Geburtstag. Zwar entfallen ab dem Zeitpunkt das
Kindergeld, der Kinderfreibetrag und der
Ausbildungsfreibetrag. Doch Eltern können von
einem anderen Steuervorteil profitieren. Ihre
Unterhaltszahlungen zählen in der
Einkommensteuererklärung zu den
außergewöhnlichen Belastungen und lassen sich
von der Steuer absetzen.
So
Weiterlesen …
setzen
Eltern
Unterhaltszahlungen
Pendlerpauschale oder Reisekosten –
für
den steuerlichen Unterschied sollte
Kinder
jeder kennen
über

※ ※ ※

Write down only the closing run of lines: the one containing "Pendlerpauschale oder Reisekosten –" and every line after it to the end of the entries, exactly.

Your response:
Pendlerpauschale oder Reisekosten –
für
den steuerlichen Unterschied sollte
Kinder
jeder kennen
über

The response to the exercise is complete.